(Extracted page text data)

*****

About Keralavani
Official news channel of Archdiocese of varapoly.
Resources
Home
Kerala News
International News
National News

*****

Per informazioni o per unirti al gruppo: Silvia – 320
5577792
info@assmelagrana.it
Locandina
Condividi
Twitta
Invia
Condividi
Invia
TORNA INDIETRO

*****

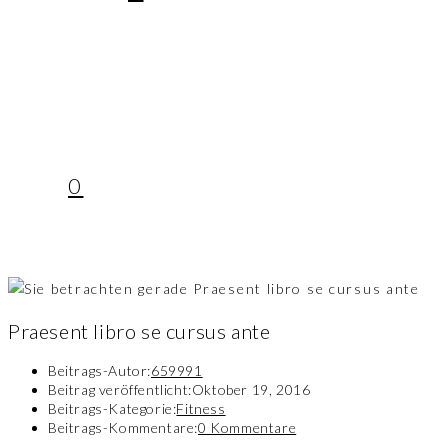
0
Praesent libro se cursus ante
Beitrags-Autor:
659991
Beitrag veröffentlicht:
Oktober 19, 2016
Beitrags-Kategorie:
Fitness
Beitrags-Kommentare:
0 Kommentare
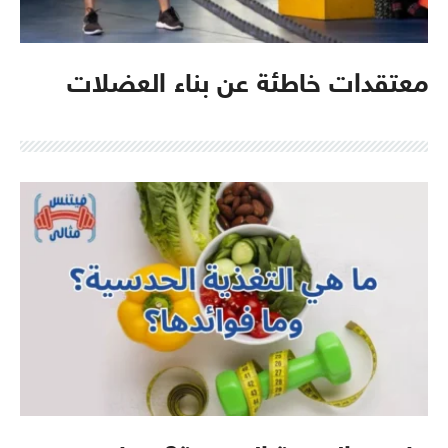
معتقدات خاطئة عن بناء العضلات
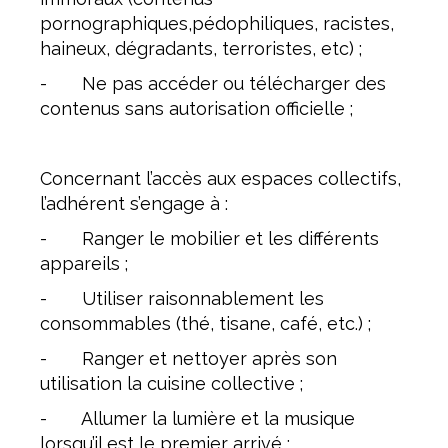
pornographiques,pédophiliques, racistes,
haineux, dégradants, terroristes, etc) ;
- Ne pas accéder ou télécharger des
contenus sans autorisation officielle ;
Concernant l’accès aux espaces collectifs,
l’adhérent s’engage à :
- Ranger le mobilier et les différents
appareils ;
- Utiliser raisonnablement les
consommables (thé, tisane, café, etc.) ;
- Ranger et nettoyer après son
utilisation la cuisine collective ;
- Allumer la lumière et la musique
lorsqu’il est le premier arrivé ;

*****

Read the entries above and find each line holding the word "Beitrags". Copy it out.

- _RESPONSE AREA_:
Beitrags-Autor:
Beitrags-Kategorie:
Beitrags-Kommentare:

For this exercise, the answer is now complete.